[Extracted data entries]
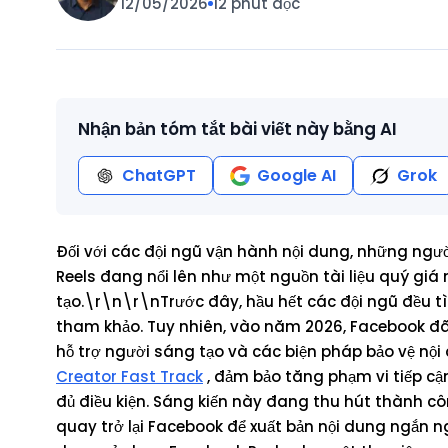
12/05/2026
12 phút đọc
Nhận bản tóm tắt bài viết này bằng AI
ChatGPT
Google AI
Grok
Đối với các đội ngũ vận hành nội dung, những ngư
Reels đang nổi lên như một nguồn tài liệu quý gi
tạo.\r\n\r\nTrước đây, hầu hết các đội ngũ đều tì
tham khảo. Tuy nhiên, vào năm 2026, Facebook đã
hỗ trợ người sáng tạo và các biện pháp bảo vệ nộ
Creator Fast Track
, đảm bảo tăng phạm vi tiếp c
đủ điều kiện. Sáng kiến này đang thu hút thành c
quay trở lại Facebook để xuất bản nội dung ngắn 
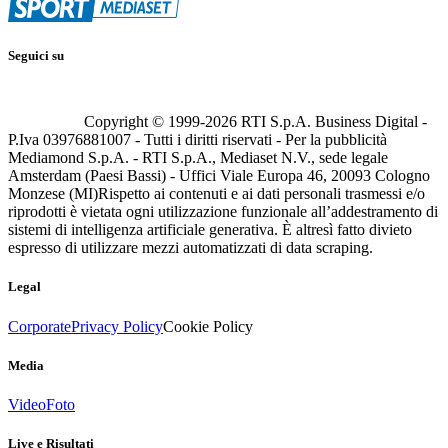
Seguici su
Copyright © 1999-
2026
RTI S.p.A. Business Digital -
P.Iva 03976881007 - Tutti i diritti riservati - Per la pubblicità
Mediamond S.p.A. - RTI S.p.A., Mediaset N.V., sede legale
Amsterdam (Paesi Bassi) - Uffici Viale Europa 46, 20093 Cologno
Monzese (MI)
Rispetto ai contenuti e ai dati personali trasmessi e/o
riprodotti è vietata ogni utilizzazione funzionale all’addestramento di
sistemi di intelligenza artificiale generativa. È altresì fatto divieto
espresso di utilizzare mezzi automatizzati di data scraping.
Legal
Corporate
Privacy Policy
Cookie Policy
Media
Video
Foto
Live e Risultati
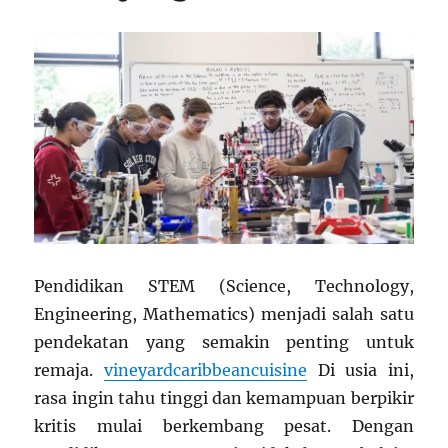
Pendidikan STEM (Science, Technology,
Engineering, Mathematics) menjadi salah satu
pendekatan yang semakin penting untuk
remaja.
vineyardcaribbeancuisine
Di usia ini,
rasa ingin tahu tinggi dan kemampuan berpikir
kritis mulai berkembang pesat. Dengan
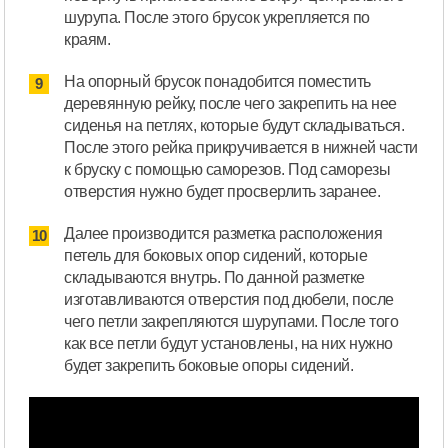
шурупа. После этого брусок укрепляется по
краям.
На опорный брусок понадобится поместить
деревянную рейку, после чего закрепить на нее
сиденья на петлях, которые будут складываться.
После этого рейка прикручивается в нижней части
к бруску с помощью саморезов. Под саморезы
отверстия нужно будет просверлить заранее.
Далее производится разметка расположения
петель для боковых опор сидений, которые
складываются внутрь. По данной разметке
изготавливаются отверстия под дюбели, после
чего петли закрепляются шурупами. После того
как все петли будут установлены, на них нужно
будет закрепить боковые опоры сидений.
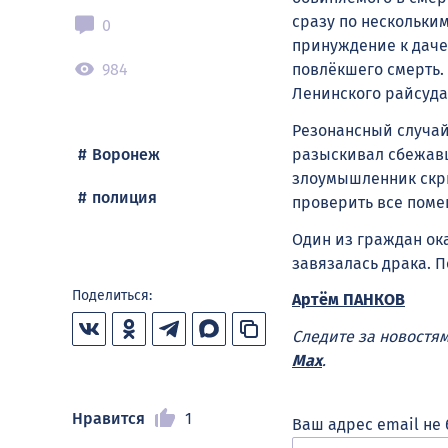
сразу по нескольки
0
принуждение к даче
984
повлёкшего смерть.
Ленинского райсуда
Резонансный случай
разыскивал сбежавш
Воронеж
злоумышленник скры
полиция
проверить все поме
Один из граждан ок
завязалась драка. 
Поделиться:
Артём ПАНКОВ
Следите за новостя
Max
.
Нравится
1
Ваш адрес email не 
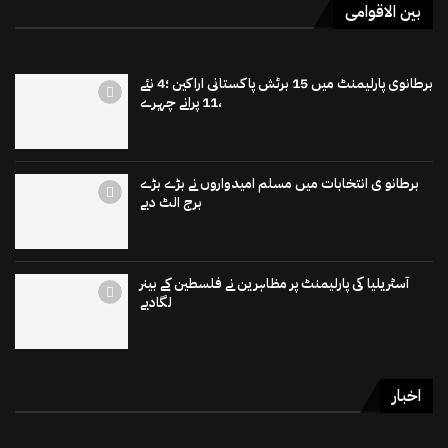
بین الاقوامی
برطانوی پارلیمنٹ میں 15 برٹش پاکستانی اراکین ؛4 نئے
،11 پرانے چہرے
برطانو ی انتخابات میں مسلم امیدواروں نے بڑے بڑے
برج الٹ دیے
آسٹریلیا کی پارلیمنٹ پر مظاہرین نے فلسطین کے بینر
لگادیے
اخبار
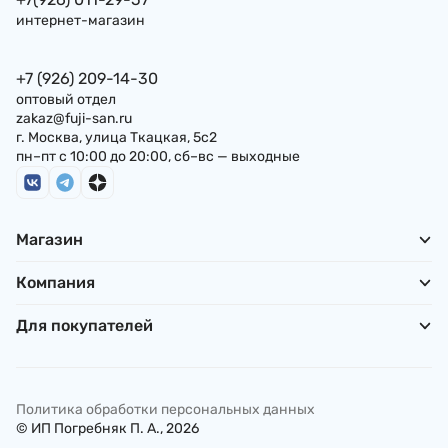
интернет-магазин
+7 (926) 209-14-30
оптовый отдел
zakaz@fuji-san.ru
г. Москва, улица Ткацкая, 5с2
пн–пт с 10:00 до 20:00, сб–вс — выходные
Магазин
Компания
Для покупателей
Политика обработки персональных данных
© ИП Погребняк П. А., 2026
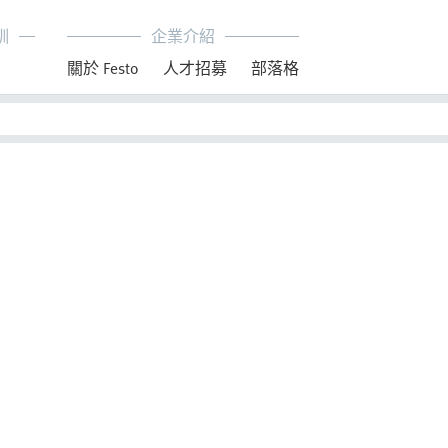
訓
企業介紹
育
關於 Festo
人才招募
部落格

* **ASSIGNMENT**
Where a line of the records holds the word "чего", copy that line.

* **TASK ANSWER**
деревянную рейку, после чего закрепить на нее
чего петли закрепляются шурупами. После того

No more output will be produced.